I am a white girl, who grew up in a poor family. My dad worked construction, and of course we had to move where the work was. There were many times that my dad decided he would go to another state to work and send money back to us, just so we would not have to change schools. There was a time when we lived in a tent, but my dad did not allow us to go to school in dirty clothes. I remember the heartbreak of being in junior high and not wanting to make friends because, I did not want them to know I did not have a home. I would actually go eat in the bathroom to avoid being made fun of. It was a devastatingly difficult time. As I grew up, I rejected religion, yet was oddly fascinated by it. I tried it all, new age, Buddhism, Hinduism, Spiritualism etc. It was not until I turned 19 that I decided Christianity was the path for me. Jesus was the main reason for my decision. He did not judge, he preached love of all and he came for everyone! He accepted all! All.
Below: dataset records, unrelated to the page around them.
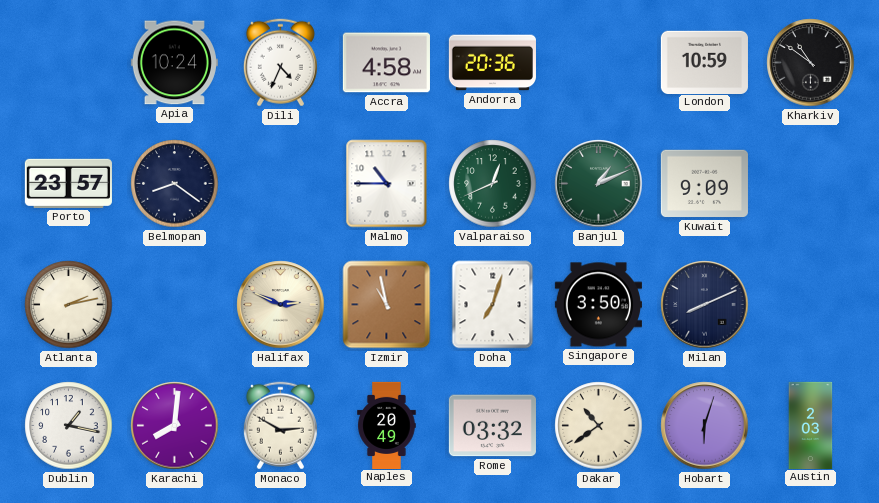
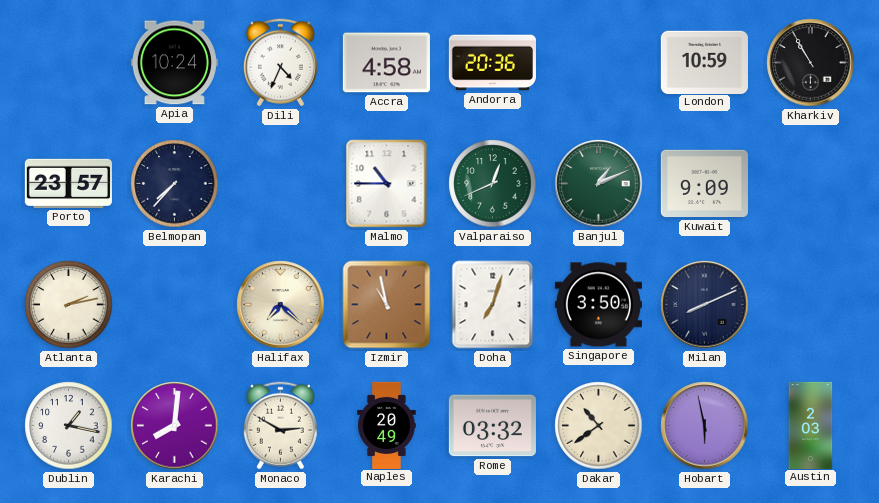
Kharkiv: 10:51 -> 10:55
Belmopan: 8:21 -> 7:37
Halifax: 2:49 -> 7:22
Hobart: 6:03 -> 5:58
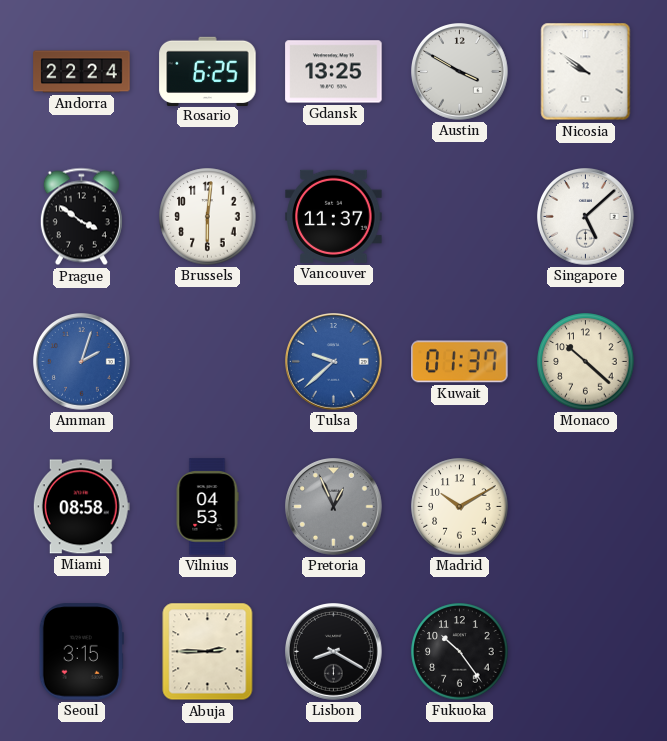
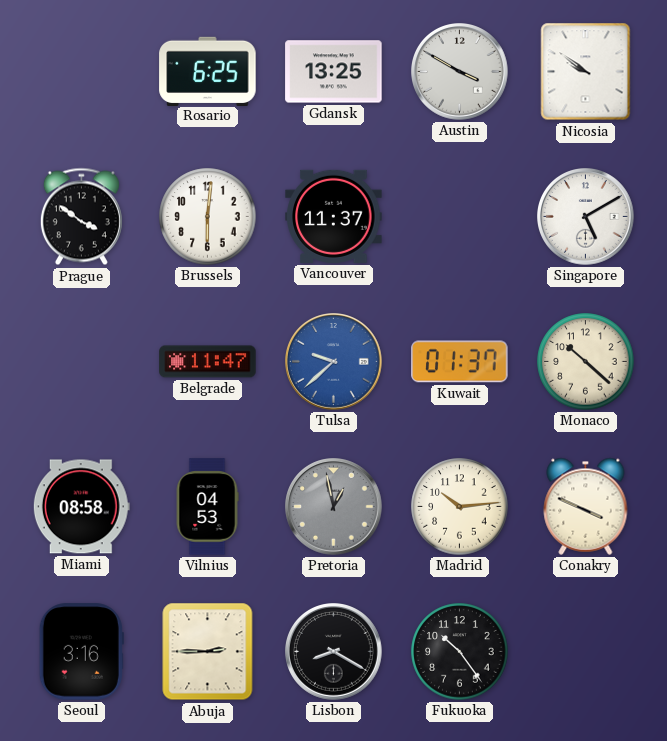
Andorra: 22:24 -> none
Singapore: 5:08 -> 5:10
Amman: 2:03 -> none
Belgrade: none -> 11:47
Pretoria: 12:56 -> 12:58
Madrid: 10:10 -> 10:14
Conakry: none -> 3:49
Seoul: 3:15 -> 3:16
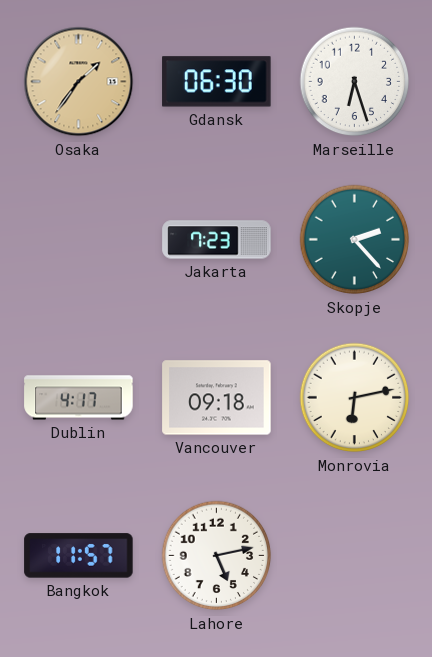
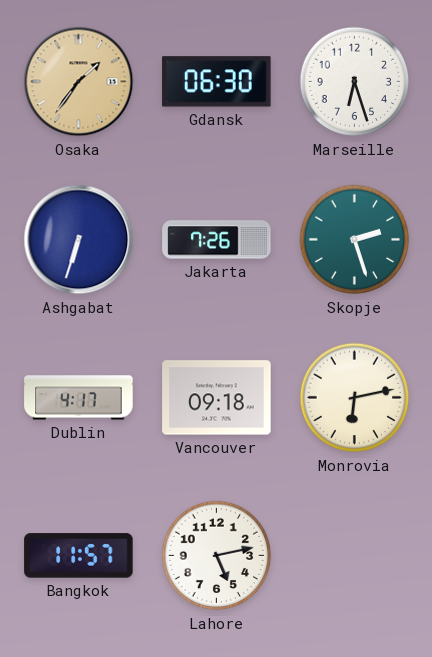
Ashgabat: none -> 6:33
Jakarta: 7:23 -> 7:26
Skopje: 2:23 -> 2:27
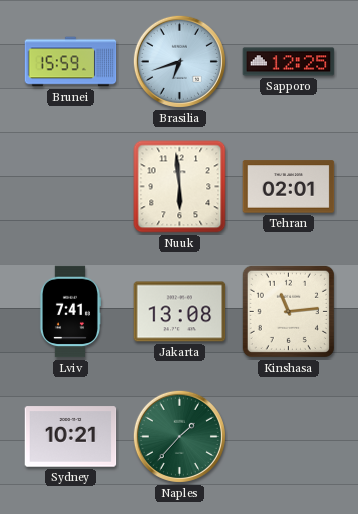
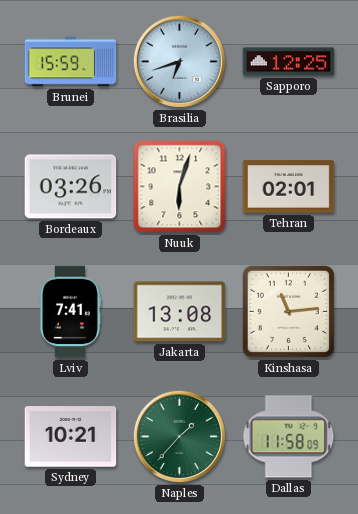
Bordeaux: none -> 03:26
Nuuk: 5:59 -> 6:03
Dallas: none -> 11:58
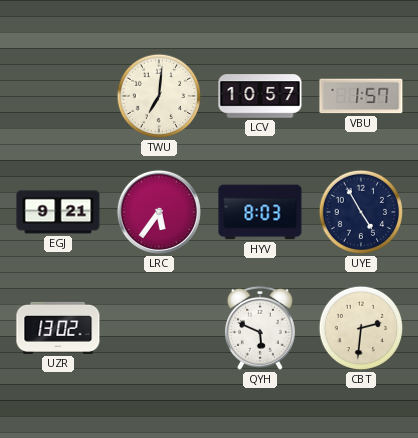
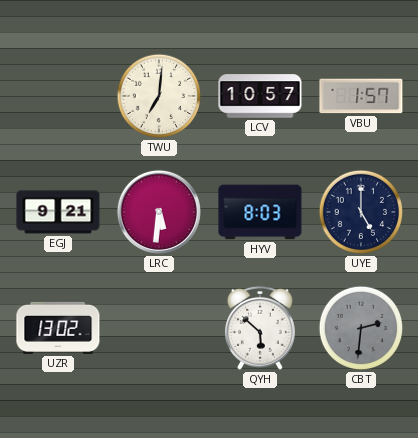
LRC: 5:36 -> 5:31
UYE: 4:55 -> 5:00
QYH: 5:49 -> 5:52
CBT dial: cream -> grey
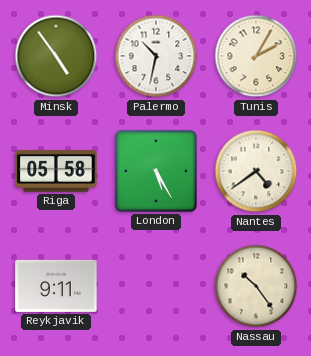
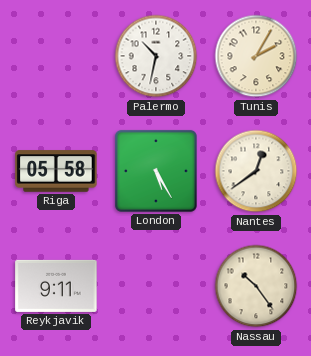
Minsk: 4:54 -> none
Nantes: 4:39 -> 12:39
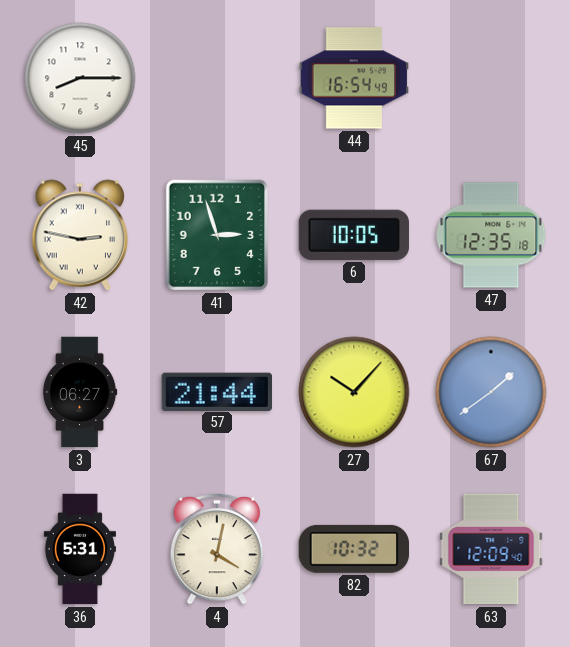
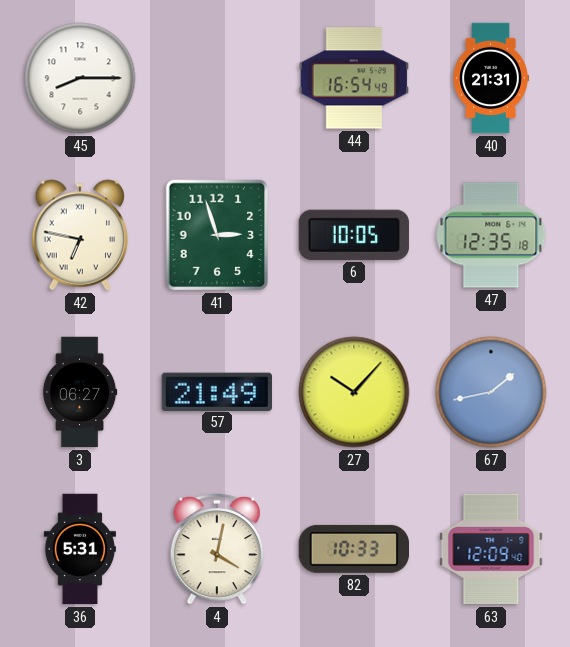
40: none -> 21:31
42: 2:47 -> 6:47
57: 21:44 -> 21:49
67: 1:39 -> 1:43
82: 10:32 -> 10:33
As I have continued my journey, I have come to realize that everyone has their path, and I love listening to their stories. I love sitting a talking with those who believe differently from me, so that I can better understand where they are coming from. What they have been through. How they overcame whatever it was they went through in their lives. You see, America is pretty cool that way. We have come from different places around the world. We celebrate culture and diversity. We celebrate being different. At least, that is what I thought until lately. But maybe it has not changed. If I and all of us, have been shaped by our past, that means that we can learn from our mistakes as a nation. This means, that instead of becoming more divisive, we can come together in peace, love, and unity despite our political agendas or religious preferences. It means that we can find common ground.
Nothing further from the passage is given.